* _DIRECTIONS_:
In the records below, begin at the line that has "Att skada sig själv" and stop after the line that has "stöd för att må bättre."; quote those lines verbatim and nothing more.

* _SUPPLIED INFORMATION_:
- - -

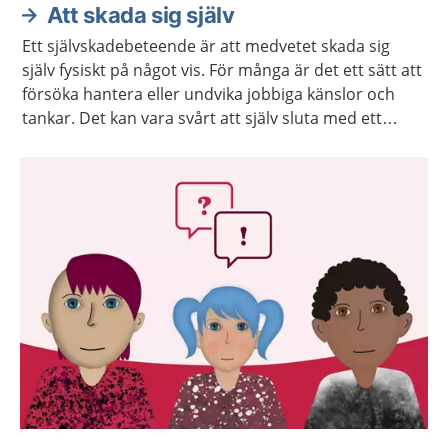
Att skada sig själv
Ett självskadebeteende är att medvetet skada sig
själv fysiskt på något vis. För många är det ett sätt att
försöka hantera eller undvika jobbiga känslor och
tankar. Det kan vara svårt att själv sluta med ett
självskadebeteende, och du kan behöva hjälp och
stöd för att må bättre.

- - -

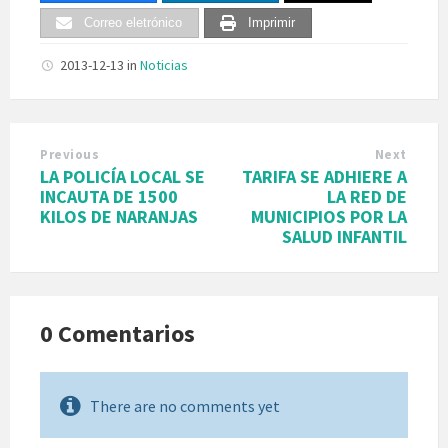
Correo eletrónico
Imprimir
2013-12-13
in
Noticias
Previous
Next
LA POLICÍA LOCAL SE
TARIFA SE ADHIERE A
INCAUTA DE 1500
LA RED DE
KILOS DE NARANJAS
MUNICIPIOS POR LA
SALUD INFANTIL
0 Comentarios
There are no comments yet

- - -

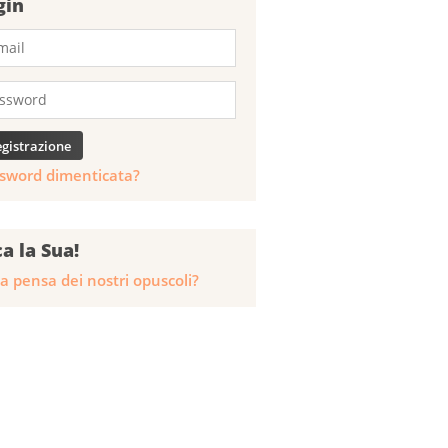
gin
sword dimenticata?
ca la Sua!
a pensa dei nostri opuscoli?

- - -

* _EXPECTED ANSWER_:
Att skada sig själv
Ett självskadebeteende är att medvetet skada sig
själv fysiskt på något vis. För många är det ett sätt att
försöka hantera eller undvika jobbiga känslor och
tankar. Det kan vara svårt att själv sluta med ett
självskadebeteende, och du kan behöva hjälp och
stöd för att må bättre.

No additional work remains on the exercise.